Certifications like CDCDP, CDCP, PMP, or PE.

Perks & Benefits

Generous cash & equity compensation.
Health, dental, and vision coverage for you and your dependents.
Wellness and Commuter stipends for select roles.
401k Plan with 2% company match (USA employees).
Flexible Paid Time Off Plan.

Job Description

What You'll Do:

As Director of Data Center Operations for North America you lead and support large-scale AI and high-performance computing (HPC) infrastructure in all of Lambda’s North America data centers. This individual will lead and oversee all aspects of data center operations — including reliability, hardware break/fix, capacity planning, provider interface, team mentorship, and new data center setup —ensuring world-class uptime, customer response, and scalability to meet rapidly growing AI infrastructure demands.

Key Responsibilities:

Strategic Leadership

Develop and execute the North American data center operations strategy aligned with AI infrastructure goals and organizational growth.
Drive continuous improvement across facility operations, emphasizing sustainability, efficiency, and resilience.
Partner with Engineering, Capacity Planning, and Infrastructure teams to forecast and support future AI and GPU-based compute requirements. As well as provide operational feedback on designs and system improvements.
Oversee expansion projects, retrofits, and site selection in collaboration with Data Center Infrastructure Engineering and HPC Architecture teams.

Operational Excellence

Lead a multi-site operations team ensuring 24/7/365 reliability, availability, and SLA response across all facilities.
Establish standardized procedures, metrics, and best practices for preventive maintenance, incident management, and service delivery.
Monitor operational KPIs including uptime, PUE, safety, and compliance with corporate and regulatory standards.
Implement automation and AI-driven monitoring solutions to optimize system performance and predictive maintenance. Coordinate and communicate data center provider maintenances with customers and impacted teams.

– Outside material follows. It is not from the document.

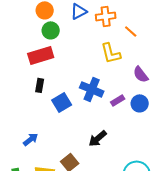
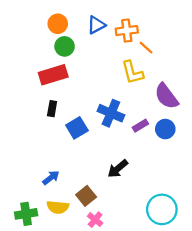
orange line: (131, 31) -> (146, 48), moved
purple semicircle: (141, 74) -> (166, 96), size x1.4
blue arrow: (31, 139) -> (51, 178), moved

Team Leadership and Development

Build, mentor, and scale a high-performing team of operations managers, technicians, and engineers across multiple regions.
Routinely visit all sites to maintain standards, develop relationships, and identify areas of efficiency.
Foster a culture of safety, accountability, and continuous learning driving data center operations to take on more responsibility and work up the stack.
Assist in the build out of new data center whitespace and deployment of AI Infrastructure.

Financial and Vendor Management

Develop and manage operating budgets, capital expenditures, and cost-optimization initiatives.
Oversee strategic vendor partnerships with numerous data center providers for power, cooling, maintenance, and critical infrastructure components.

Risk and Compliance

Ensure compliance with environmental, safety, and industry regulations (e.g., NFPA, OSHA, ISO standards).
Lead incident response and root cause analysis to drive preventive improvements for incidents related to data center operations or infrastructure.
Act as primary point of contact for audits related to data center operations for compliance such as SOCII, ISO, etc.

Qualifications:

10+ years of experience in data center operations, with at least 7 years in a leadership role managing multi-site or hyperscale facilities.
Proven experience supporting AI, HPC, or cloud infrastructure at scale.
Deep understanding of power and cooling systems, networking, capacity planning, and facility automation tools (DCIM, BMS, etc.).
Strong track record of improving operational efficiency and managing relationships with data center providers.
Preferred Bachelor’s degree in Engineering, Computer Science, or related field; Master’s bonus.
Exceptional communication, cross-functional collaboration, and stakeholder management skills. Ability to build relationships and consensus and positive team culture.
Willingness to travel (up to 50%) to data center sites across North America and data center sites under construction.

Preferred Skills:

Experience with GPU clusters, AI infrastructure networking, and large-scale storage systems.
Familiarity with cloud-scale operational practices (e.g., AWS, Google, Microsoft data center standards).
Certifications such as CDCDP, CDCP, PMP, or PE are a plus.